[Problem to work on] Please copy the entries below word for word, leaving out any image.

[Saved data entries]

+ + +

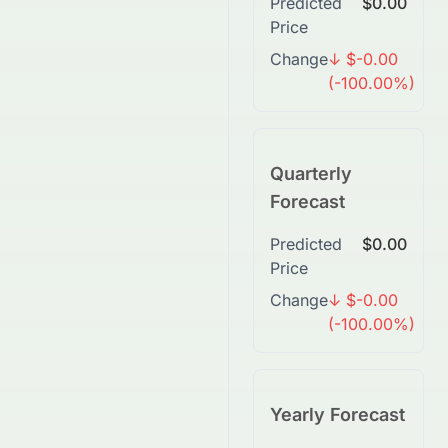
Predicted
$0.00
Price
Change
↓ $-0.00
(-100.00%)
Quarterly
Forecast
Predicted
$0.00
Price
Change
↓ $-0.00
(-100.00%)
Yearly Forecast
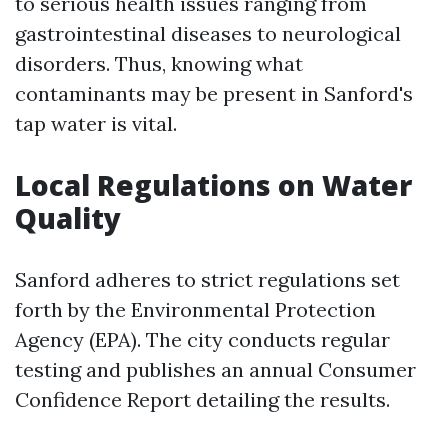
to serious health issues ranging from
gastrointestinal diseases to neurological
disorders. Thus, knowing what
contaminants may be present in Sanford's
tap water is vital.
Local Regulations on Water
Quality
Sanford adheres to strict regulations set
forth by the Environmental Protection
Agency (EPA). The city conducts regular
testing and publishes an annual Consumer
Confidence Report detailing the results.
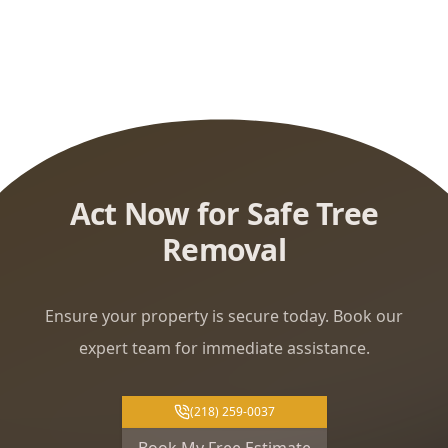
Act Now for Safe Tree
Removal
Ensure your property is secure today. Book our
expert team for immediate assistance.
(218) 259-0037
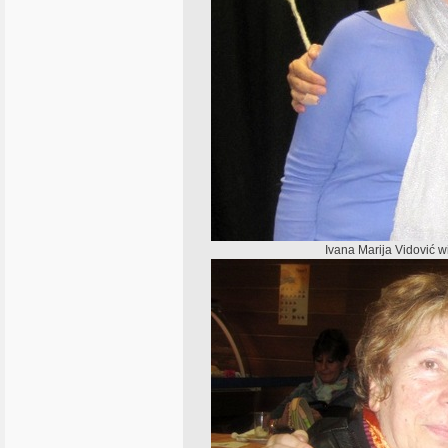
Ivana Marija Vidović wi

+ + +

[Response]
Predicted
$0.00
Price
Change
↓ $-0.00
(-100.00%)
Quarterly
Forecast
Predicted
$0.00
Price
Change
↓ $-0.00
(-100.00%)
Yearly Forecast
to serious health issues ranging from
gastrointestinal diseases to neurological
disorders. Thus, knowing what
contaminants may be present in Sanford's
tap water is vital.
Local Regulations on Water
Quality
Sanford adheres to strict regulations set
forth by the Environmental Protection
Agency (EPA). The city conducts regular
testing and publishes an annual Consumer
Confidence Report detailing the results.
Act Now for Safe Tree
Removal
Ensure your property is secure today. Book our
expert team for immediate assistance.
(218) 259-0037
Ivana Marija Vidović wi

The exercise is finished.